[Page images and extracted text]
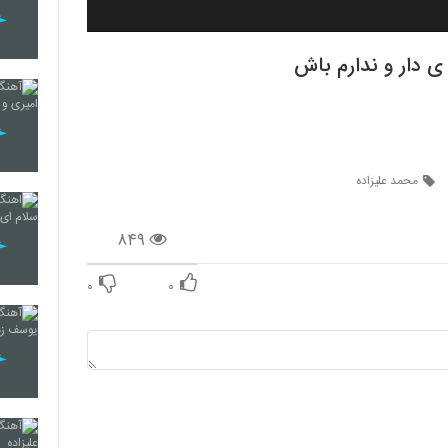
ی دار و ندارم باش
محمد علیزاده
۸۴۹
۰
۰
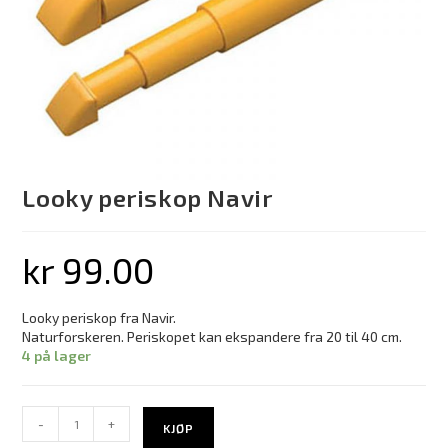
Looky periskop Navir
kr
99.00
Looky periskop fra Navir.
Naturforskeren. Periskopet kan ekspandere fra 20 til 40 cm.
4 på lager
-
+
KJØP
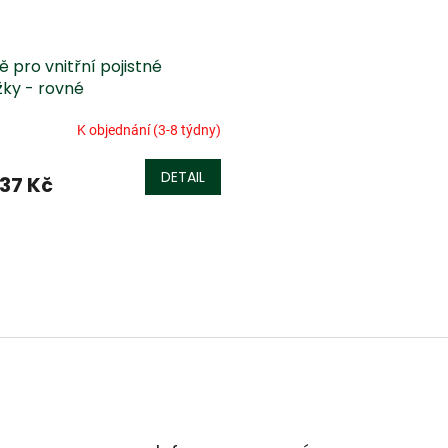
ě pro vnitřní pojistné
žky - rovné
K objednání (3-8 týdny)
DETAIL
37 Kč
O
v
l
á
d
a
c
í
p
r
v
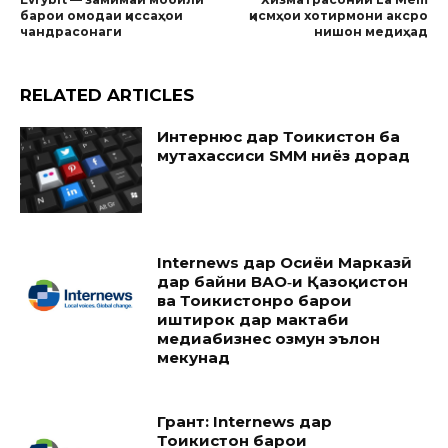
барои омодаи қиссаҳои
қисмҳои хотирмони аксро
чандрасонаги
нишон медиҳад
RELATED ARTICLES
Интернюс дар Тоҷикистон ба
мутахассиси SMM ниёз дорад
Internews дар Осиёи Марказӣ
дар байни ВАО‑и Қазоқистон
ва Тоҷикистонро барои
иштирок дар мактаби
медиабизнес озмун эълон
мекунад
Грант: Internews дар
Тоҷикистон барои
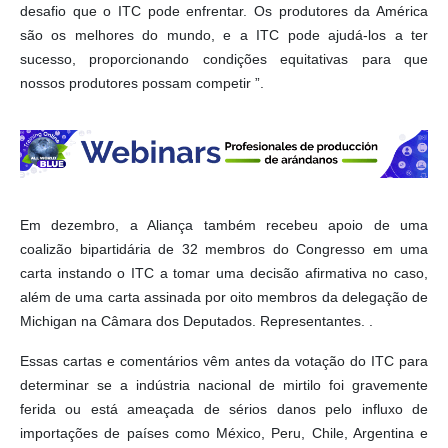
desafio que o ITC pode enfrentar. Os produtores da América
são os melhores do mundo, e a ITC pode ajudá-los a ter
sucesso, proporcionando condições equitativas para que
nossos produtores possam competir ”.
Em dezembro, a Aliança também recebeu apoio de uma
coalizão bipartidária de 32 membros do Congresso em uma
carta instando o ITC a tomar uma decisão afirmativa no caso,
além de uma carta assinada por oito membros da delegação de
Michigan na Câmara dos Deputados. Representantes. .
Essas cartas e comentários vêm antes da votação do ITC para
determinar se a indústria nacional de mirtilo foi gravemente
ferida ou está ameaçada de sérios danos pelo influxo de
importações de países como México, Peru, Chile, Argentina e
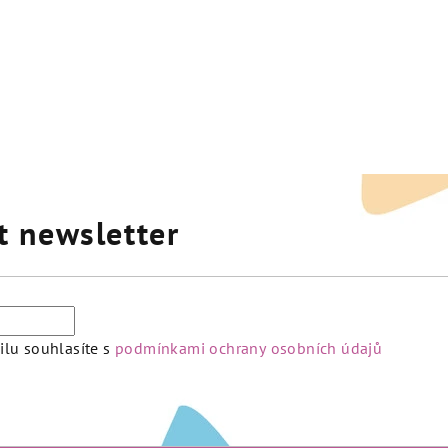
t newsletter
lu souhlasíte s
podmínkami ochrany osobních údajů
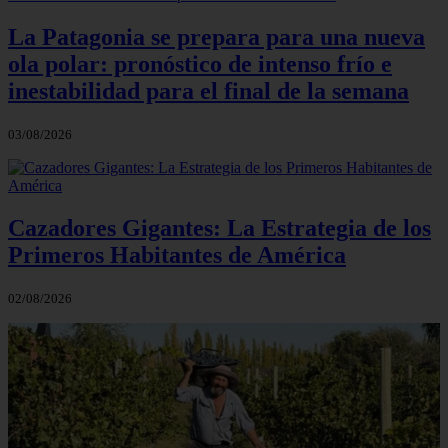
La Patagonia se prepara para una nueva
ola polar: pronóstico de intenso frío e
inestabilidad para el final de la semana
03/08/2026
Cazadores Gigantes: La Estrategia de los
Primeros Habitantes de América
02/08/2026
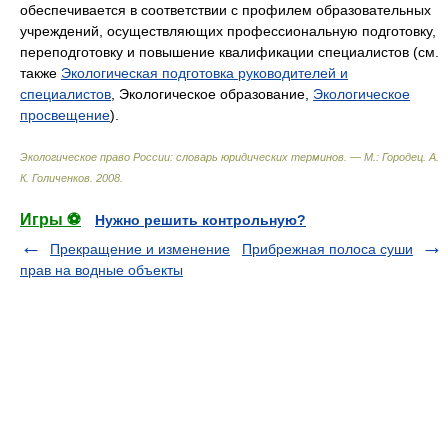
обеспечивается в соответствии с профилем образовательных
учреждений, осуществляющих профессиональную подготовку,
переподготовку и повышение квалификации специалистов (см.
также
Экологическая подготовка руководителей и
специалистов
, Экологическое образование,
Экологическое
просвещение
).
Экологическое право России: словарь юридических терминов. — М.: Городец
.
А.
К. Голиченков
.
2008
.
Игры ⚽
Нужно решить контрольную?
Прекращение и изменение
Прибрежная полоса суши
прав на водные объекты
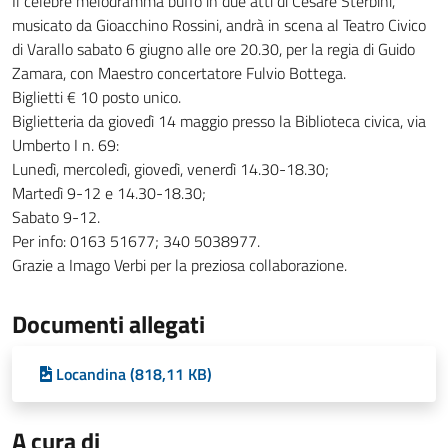
Il celebre melodramma buffo in due atti di Cesare Sterbini,
musicato da Gioacchino Rossini, andrà in scena al Teatro Civico
di Varallo sabato 6 giugno alle ore 20.30, per la regia di Guido
Zamara, con Maestro concertatore Fulvio Bottega.
Biglietti € 10 posto unico.
Biglietteria da giovedì 14 maggio presso la Biblioteca civica, via
Umberto I n. 69:
Lunedì, mercoledì, giovedì, venerdì 14.30-18.30;
Martedì 9-12 e 14.30-18.30;
Sabato 9-12.
Per info: 0163 51677; 340 5038977.
Grazie a Imago Verbi per la preziosa collaborazione.
Documenti allegati
Locandina (818,11 KB)
A cura di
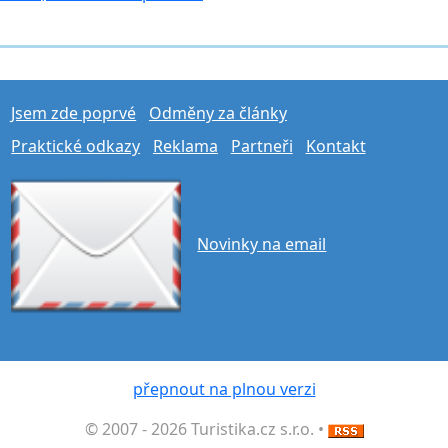
Jsem zde poprvé
Odměny za články
Praktické odkazy
Reklama
Partneři
Kontakt
Novinky na email
přepnout na plnou verzi
© 2007 - 2026 Turistika.cz s.r.o. •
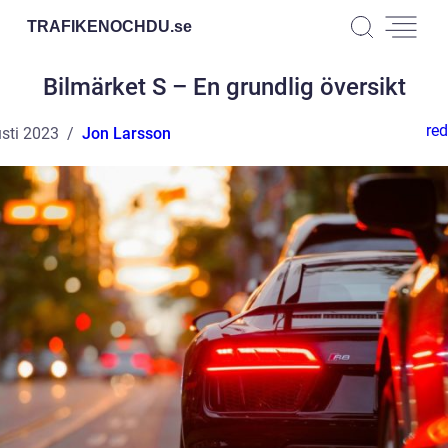
TRAFIKENOCHDU.
se
Bilmärket S – En grundlig översikt
red
sti 2023
Jon Larsson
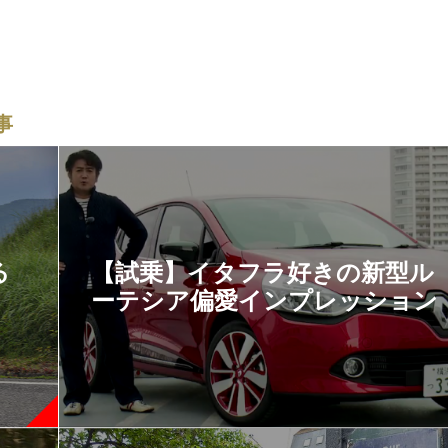
事
る
【試乗】イタフラ好きの新型ル
ーテシア偏愛インプレッション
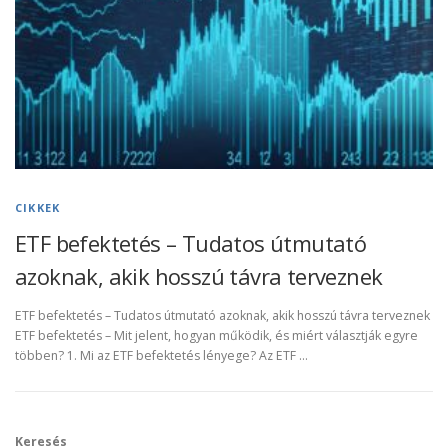
CIKKEK
ETF befektetés – Tudatos útmutató
azoknak, akik hosszú távra terveznek
ETF befektetés – Tudatos útmutató azoknak, akik hosszú távra terveznek
ETF befektetés – Mit jelent, hogyan működik, és miért választják egyre
többen? 1. Mi az ETF befektetés lényege? Az ETF …
Keresés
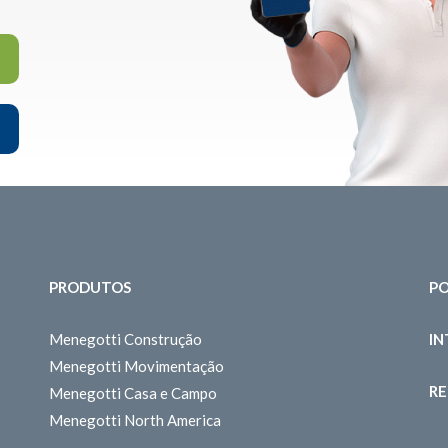
PRODUTOS
PO
Menegotti Construção
I
Menegotti Movimentação
RE
Menegotti Casa e Campo
Menegotti North America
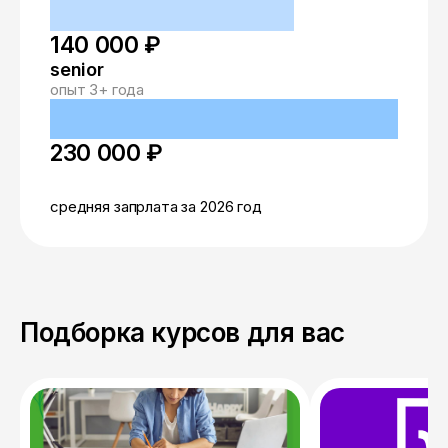
140 000 ₽
senior
опыт 3+ года
230 000 ₽
средняя запрлата за 2026 год
Подборка курсов для вас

_Problem description_
Only the lines above that include the word "Tudatos" belong in the answer; copy each one.

_Result_
ETF befektetés – Tudatos útmutató
ETF befektetés – Tudatos útmutató azoknak, akik hosszú távra terveznek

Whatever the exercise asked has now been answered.